→ **Work to be completed**
From the entries below, copy out every line with "Marathon" in it.

→ **Extracted records**
:::
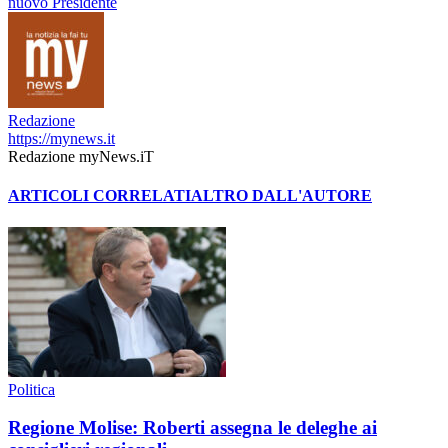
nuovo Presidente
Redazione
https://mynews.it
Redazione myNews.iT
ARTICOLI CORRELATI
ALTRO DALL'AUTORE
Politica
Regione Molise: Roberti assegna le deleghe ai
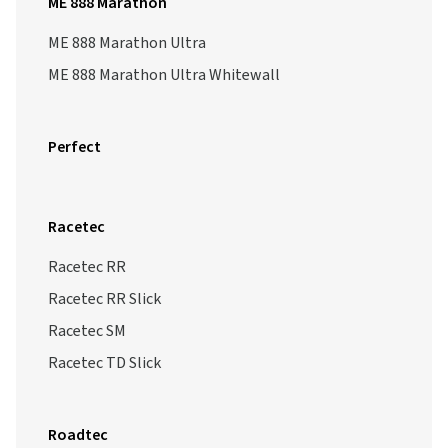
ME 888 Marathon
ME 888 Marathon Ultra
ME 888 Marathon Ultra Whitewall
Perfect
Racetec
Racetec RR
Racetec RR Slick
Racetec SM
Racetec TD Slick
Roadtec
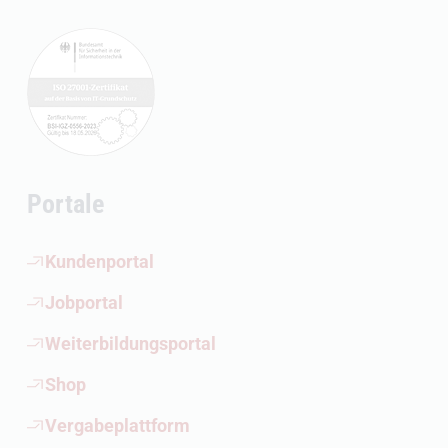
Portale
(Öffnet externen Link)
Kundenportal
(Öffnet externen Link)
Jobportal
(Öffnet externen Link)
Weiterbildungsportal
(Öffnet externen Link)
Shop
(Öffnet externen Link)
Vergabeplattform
:::
→ **Written response**
ME 888 Marathon
ME 888 Marathon Ultra
ME 888 Marathon Ultra Whitewall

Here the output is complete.